• [Task description] After locating the line that contains "Gestisci Consenso Cookie" in the data below, set down exactly that line and each one after it through the line that contains "navigazione o ID", and nothing more.
*** Input data ***
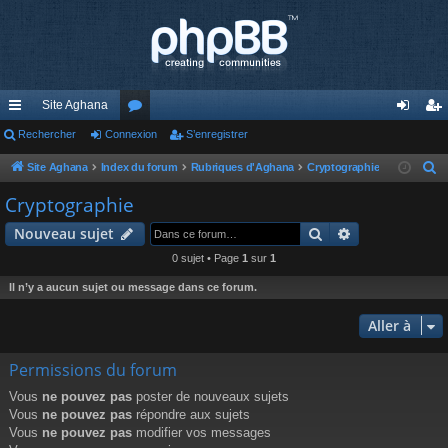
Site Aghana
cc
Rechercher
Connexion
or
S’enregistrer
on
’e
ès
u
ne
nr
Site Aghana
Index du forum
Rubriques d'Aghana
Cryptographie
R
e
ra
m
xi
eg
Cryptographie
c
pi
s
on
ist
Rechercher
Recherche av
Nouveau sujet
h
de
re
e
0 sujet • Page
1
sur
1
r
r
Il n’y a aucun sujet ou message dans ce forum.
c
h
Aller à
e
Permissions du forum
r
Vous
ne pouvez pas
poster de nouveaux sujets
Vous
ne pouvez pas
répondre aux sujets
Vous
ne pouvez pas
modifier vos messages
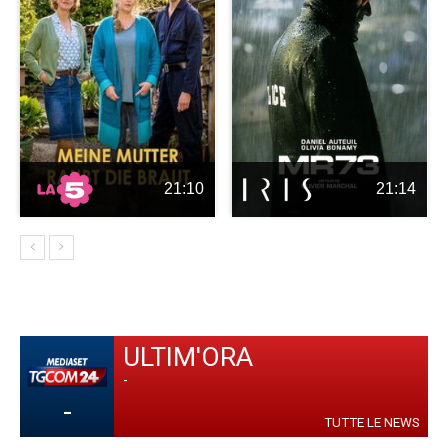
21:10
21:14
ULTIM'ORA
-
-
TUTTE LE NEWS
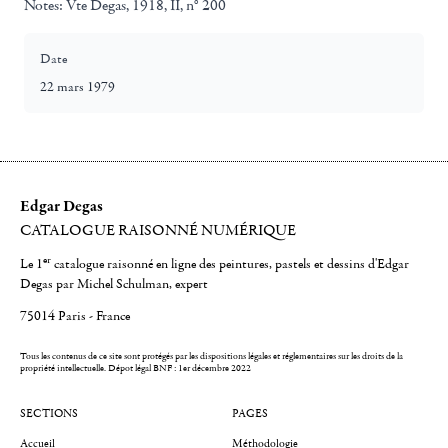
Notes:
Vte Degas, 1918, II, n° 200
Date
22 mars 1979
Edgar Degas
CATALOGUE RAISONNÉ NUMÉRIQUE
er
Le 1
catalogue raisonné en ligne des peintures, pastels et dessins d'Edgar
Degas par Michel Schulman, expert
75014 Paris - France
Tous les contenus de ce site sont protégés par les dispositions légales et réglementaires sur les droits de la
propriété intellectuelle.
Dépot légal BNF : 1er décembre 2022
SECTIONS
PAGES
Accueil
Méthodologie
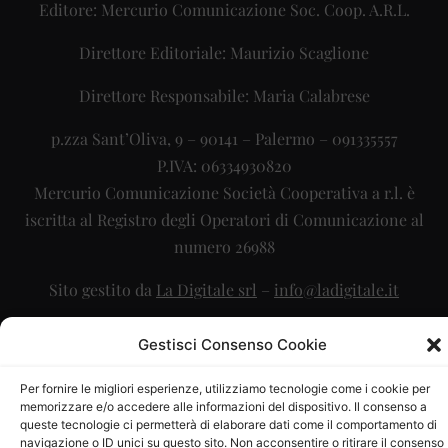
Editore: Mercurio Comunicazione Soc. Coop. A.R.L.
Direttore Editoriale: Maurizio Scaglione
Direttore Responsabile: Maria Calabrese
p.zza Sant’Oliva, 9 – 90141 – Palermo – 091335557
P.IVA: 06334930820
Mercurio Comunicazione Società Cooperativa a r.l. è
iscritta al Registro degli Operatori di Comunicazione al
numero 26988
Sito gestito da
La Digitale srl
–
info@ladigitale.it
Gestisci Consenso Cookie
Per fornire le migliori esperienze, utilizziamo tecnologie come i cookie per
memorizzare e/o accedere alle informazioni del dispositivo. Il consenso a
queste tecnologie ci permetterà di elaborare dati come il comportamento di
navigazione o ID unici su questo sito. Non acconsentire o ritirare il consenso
*** End of Input data ***
*** Input data ***
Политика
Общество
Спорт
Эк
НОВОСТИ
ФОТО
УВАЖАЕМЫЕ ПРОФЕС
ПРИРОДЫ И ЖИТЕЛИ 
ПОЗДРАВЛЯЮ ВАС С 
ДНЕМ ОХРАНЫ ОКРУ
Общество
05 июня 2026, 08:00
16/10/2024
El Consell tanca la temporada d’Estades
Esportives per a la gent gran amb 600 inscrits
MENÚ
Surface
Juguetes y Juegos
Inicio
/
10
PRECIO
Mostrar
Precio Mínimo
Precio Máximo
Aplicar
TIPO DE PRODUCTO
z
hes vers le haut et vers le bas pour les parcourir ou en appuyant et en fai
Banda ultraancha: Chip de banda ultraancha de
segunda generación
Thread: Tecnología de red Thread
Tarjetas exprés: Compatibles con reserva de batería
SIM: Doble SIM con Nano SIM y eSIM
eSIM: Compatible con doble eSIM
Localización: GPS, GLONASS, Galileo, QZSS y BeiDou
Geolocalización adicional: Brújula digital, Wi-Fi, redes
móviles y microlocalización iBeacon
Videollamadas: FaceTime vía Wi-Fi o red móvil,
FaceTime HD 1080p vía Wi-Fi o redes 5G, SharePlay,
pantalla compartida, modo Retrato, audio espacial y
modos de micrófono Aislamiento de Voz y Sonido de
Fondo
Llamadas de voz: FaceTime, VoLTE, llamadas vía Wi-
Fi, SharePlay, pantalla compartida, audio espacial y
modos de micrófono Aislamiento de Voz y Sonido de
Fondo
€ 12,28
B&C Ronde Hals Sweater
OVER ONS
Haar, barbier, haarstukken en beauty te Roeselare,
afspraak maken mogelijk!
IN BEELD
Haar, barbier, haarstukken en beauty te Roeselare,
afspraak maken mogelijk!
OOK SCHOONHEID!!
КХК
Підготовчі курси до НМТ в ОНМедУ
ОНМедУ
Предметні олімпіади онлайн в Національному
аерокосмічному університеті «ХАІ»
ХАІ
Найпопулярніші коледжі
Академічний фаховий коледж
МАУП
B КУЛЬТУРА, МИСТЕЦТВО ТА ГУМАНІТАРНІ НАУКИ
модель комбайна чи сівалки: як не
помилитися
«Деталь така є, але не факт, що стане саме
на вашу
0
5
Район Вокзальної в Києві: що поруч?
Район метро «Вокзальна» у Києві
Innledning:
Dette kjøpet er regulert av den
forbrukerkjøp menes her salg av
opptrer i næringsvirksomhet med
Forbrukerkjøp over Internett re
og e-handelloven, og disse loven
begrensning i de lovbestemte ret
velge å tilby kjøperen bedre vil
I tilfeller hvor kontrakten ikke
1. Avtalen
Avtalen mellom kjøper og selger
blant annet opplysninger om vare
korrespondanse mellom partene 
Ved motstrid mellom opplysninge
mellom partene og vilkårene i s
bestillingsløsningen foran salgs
*** End of Input data ***
*** Input data ***
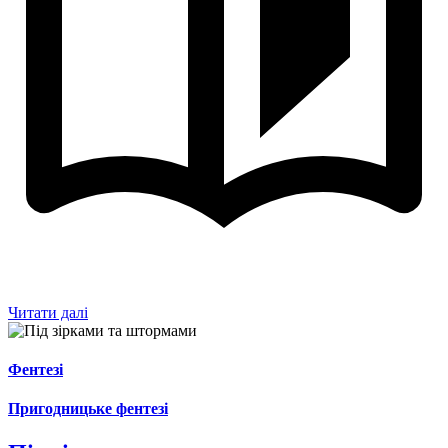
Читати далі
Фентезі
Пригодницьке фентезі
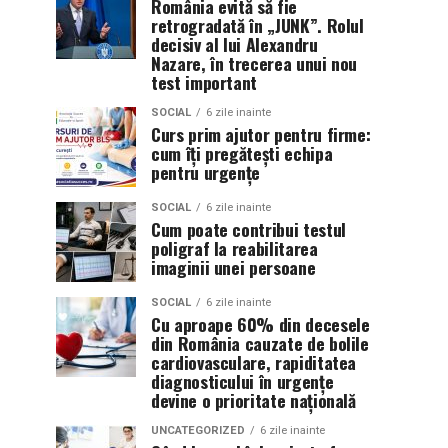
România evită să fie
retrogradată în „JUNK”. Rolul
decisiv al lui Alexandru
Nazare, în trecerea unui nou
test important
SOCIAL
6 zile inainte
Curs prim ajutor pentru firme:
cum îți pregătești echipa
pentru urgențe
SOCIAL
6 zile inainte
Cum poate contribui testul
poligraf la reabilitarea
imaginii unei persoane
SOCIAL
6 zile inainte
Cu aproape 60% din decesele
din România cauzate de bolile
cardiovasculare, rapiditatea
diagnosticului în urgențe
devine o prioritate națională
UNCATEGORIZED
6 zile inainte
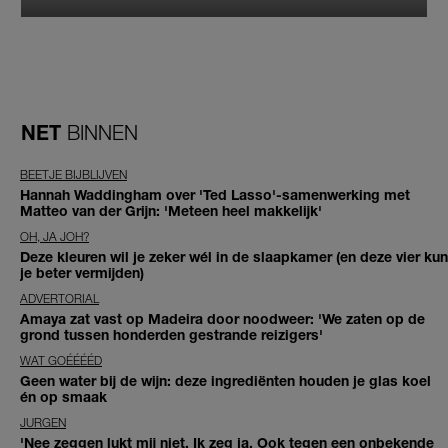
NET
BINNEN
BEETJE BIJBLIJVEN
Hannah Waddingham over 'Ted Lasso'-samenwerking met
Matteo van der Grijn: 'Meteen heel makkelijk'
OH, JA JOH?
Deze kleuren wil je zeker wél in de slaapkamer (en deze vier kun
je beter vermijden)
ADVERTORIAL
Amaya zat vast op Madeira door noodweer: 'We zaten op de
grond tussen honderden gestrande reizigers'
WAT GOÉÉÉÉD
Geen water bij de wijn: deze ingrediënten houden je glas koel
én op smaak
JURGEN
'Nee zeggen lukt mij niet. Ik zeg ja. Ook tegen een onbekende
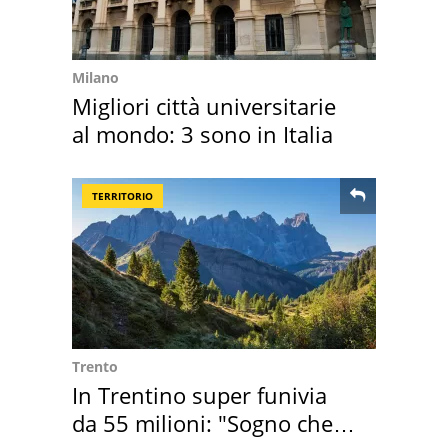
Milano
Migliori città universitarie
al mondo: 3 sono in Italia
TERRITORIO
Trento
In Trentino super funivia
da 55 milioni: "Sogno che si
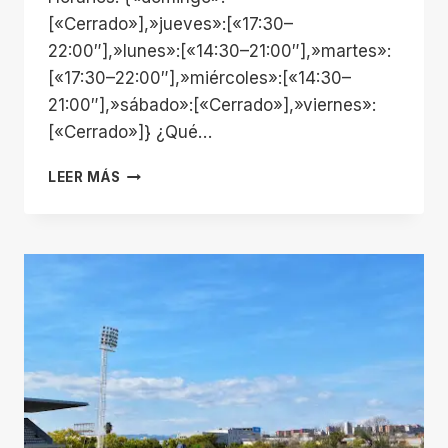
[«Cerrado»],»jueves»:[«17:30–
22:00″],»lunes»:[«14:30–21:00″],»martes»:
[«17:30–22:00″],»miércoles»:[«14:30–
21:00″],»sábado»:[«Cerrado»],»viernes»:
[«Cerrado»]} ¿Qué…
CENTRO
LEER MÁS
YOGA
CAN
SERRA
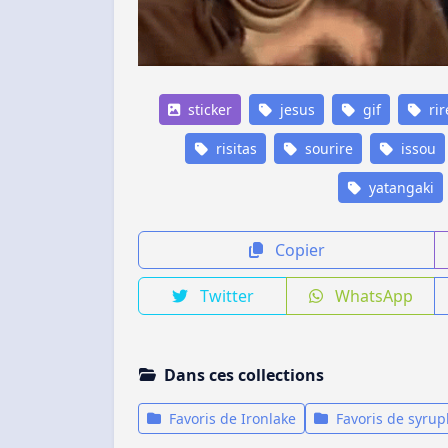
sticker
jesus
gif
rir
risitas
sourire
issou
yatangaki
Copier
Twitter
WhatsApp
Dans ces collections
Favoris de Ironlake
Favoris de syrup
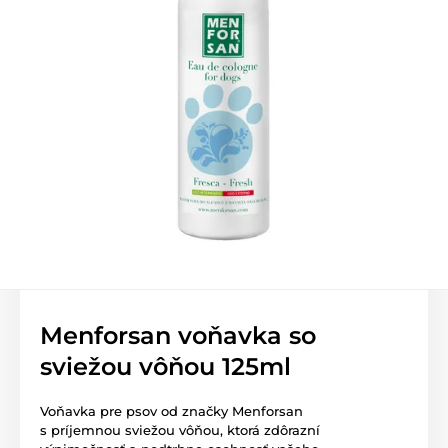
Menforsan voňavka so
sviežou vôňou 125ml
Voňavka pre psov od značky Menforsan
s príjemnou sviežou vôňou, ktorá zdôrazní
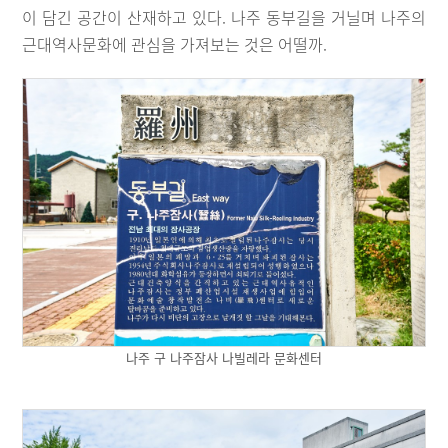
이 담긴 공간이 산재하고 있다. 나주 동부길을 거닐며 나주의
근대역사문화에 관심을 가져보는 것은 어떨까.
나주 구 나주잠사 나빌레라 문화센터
*** End of Input data ***
• [Output below]
Gestisci Consenso Cookie
Per fornire le migliori esperienze, utilizziamo tecnologie come i cookie per
memorizzare e/o accedere alle informazioni del dispositivo. Il consenso a
queste tecnologie ci permetterà di elaborare dati come il comportamento di
navigazione o ID unici su questo sito. Non acconsentire o ritirare il consenso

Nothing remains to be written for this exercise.